___ Supplied data ___

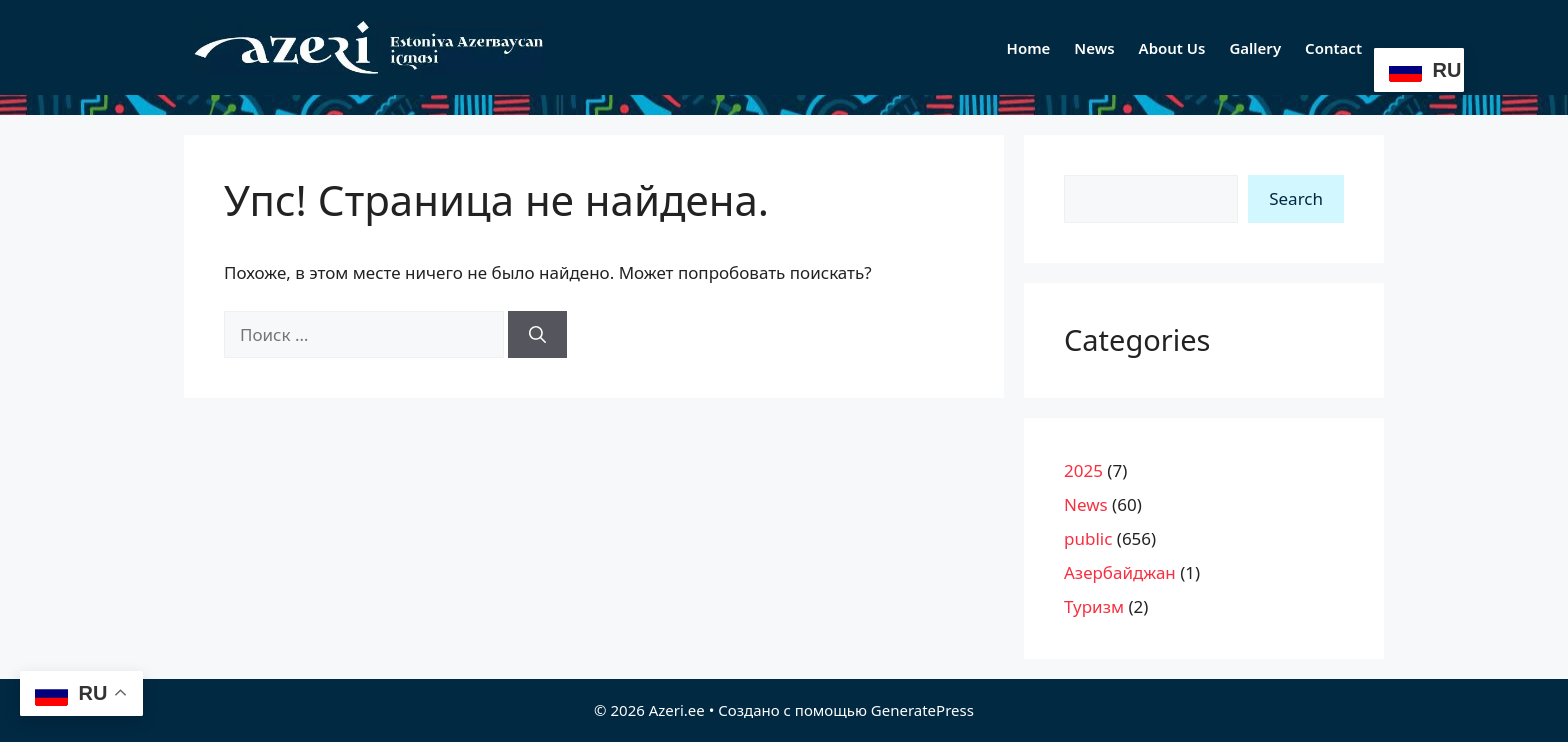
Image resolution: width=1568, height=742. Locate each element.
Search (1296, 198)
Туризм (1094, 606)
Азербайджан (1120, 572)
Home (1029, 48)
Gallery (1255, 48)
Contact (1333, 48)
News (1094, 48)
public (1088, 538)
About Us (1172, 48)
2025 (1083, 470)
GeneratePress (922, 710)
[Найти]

___

An exact copy of the lines from the one holding "Search (1296, 198)" through the end of the data is the whole answer.

Search (1296, 198)
Туризм (1094, 606)
Азербайджан (1120, 572)
Home (1029, 48)
Gallery (1255, 48)
Contact (1333, 48)
News (1094, 48)
public (1088, 538)
About Us (1172, 48)
2025 (1083, 470)
GeneratePress (922, 710)
[Найти]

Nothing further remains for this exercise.